> WHAT YOU ARE ASKED TO DO: Scan the records for the string "basic" and copy every line that holds it.
Segment Start: DATASET
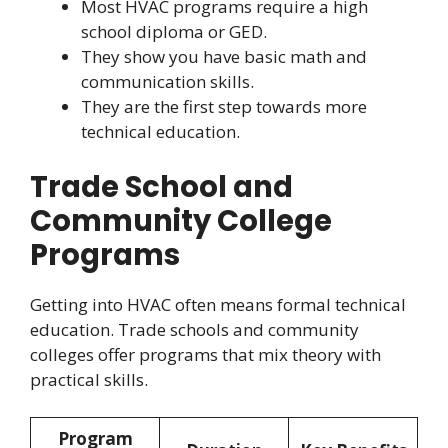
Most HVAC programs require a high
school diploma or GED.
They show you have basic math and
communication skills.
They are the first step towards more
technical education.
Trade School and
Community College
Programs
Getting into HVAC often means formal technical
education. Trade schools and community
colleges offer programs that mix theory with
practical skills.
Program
Segment End: DATASET
Segment Start: DATASET
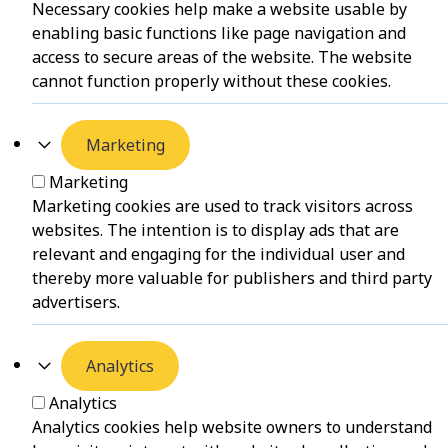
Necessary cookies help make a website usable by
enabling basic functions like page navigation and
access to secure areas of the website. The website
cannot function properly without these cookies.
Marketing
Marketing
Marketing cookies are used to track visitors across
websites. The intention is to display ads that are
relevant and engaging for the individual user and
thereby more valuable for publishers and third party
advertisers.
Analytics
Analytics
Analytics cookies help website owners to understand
Segment End: DATASET
> RESPONSE BELOW:
They show you have basic math and
enabling basic functions like page navigation and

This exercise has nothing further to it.